Significa che le aspettative patrimoniali possono diventare una risorsa economica prima ancora di trasformarsi in patrimonio effettivo.
La grande cautela: correlazione non significa causa
È il punto che non dovrebbe essere perso quando i risultati vengono trasformati in un titolo.
Gli stessi autori dello studio sottolineano che le evidenze individuate sono correlazioni statistiche e non rapporti causali.
Non è quindi possibile concludere semplicemente che una persona smetta di lavorare perché aspetta un’eredità.
Potrebbero esistere altri fattori che spiegano contemporaneamente l’aspettativa di un trasferimento e le condizioni economiche osservate: patrimonio familiare, istruzione, condizioni del mercato del lavoro, composizione del nucleo, età, caratteristiche sociali e molte altre variabili.

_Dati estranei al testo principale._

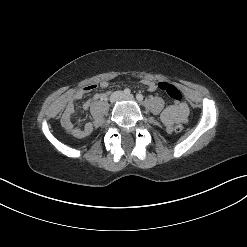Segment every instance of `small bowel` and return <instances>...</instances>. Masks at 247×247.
<instances>
[{
  "label": "small bowel",
  "mask_w": 247,
  "mask_h": 247,
  "mask_svg": "<svg viewBox=\"0 0 247 247\" xmlns=\"http://www.w3.org/2000/svg\"><path fill=\"white\" fill-rule=\"evenodd\" d=\"M142 84H144L150 92H153L158 88L156 83L152 80H143ZM98 86L101 88H107L108 82L101 81L99 84H89L84 88L76 90L71 96V99L62 114L61 123L63 127L66 130H68L74 137L83 138L88 136L92 131L91 124H87L84 129H78L73 127V124L71 122V117L74 112V102L81 100L87 92L96 89ZM105 96L106 95L104 93L94 94L92 98H90L88 101H86L83 104V110L84 111L88 110V108L91 106L93 102L100 100ZM188 113H189V108L186 103L175 102L165 108V110L161 114V119L164 125L167 127V129L171 130L175 122H180V123L186 122Z\"/></svg>",
  "instance_id": "c3829d8e"
}]
</instances>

Inoltre, l’analisi si basa su dati del 2014. Il suo valore è soprattutto quello di aiutare a comprendere un meccanismo economico e sociale, non quello di fotografare automaticamente il comportamento delle famiglie italiane nel 2026.
È una distinzione essenziale per non trasformare un risultato scientifico in uno slogan.

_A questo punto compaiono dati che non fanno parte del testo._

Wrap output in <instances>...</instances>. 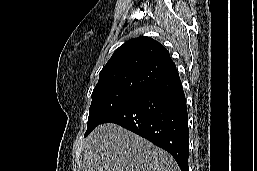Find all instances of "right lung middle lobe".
<instances>
[{
	"mask_svg": "<svg viewBox=\"0 0 257 171\" xmlns=\"http://www.w3.org/2000/svg\"><path fill=\"white\" fill-rule=\"evenodd\" d=\"M146 89L147 87L143 85H109L94 88L87 130L84 136L86 137L96 126L102 124L109 115Z\"/></svg>",
	"mask_w": 257,
	"mask_h": 171,
	"instance_id": "right-lung-middle-lobe-1",
	"label": "right lung middle lobe"
}]
</instances>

Un patrimonio che condiziona il presente
Il dato più interessante della ricerca, alla fine, non riguarda soltanto il fatto che alcune famiglie consumino di più o risparmino meno.
La questione più profonda è un’altra: quanto può valere economicamente una ricchezza che ancora non possediamo, ma che pensiamo di ricevere?
Per una parte delle famiglie italiane, la risposta sembra essere: abbastanza da cambiare alcune decisioni già oggi.
L’eredità futura può entrare nei calcoli familiari molto prima di una successione. Può modificare la propensione al risparmio, la scelta di ricorrere al credito, la composizione del patrimonio e, almeno statisticamente, la probabilità che tutti i componenti in età lavorativa siano occupati.
Non è denaro disponibile.
È però una aspettativa di ricchezza.
Ed è proprio questa aspettativa, secondo la ricerca della Banca d’Italia, a rappresentare un fattore economico capace di accompagnare le famiglie per anni prima che una successione abbia effettivamente luogo.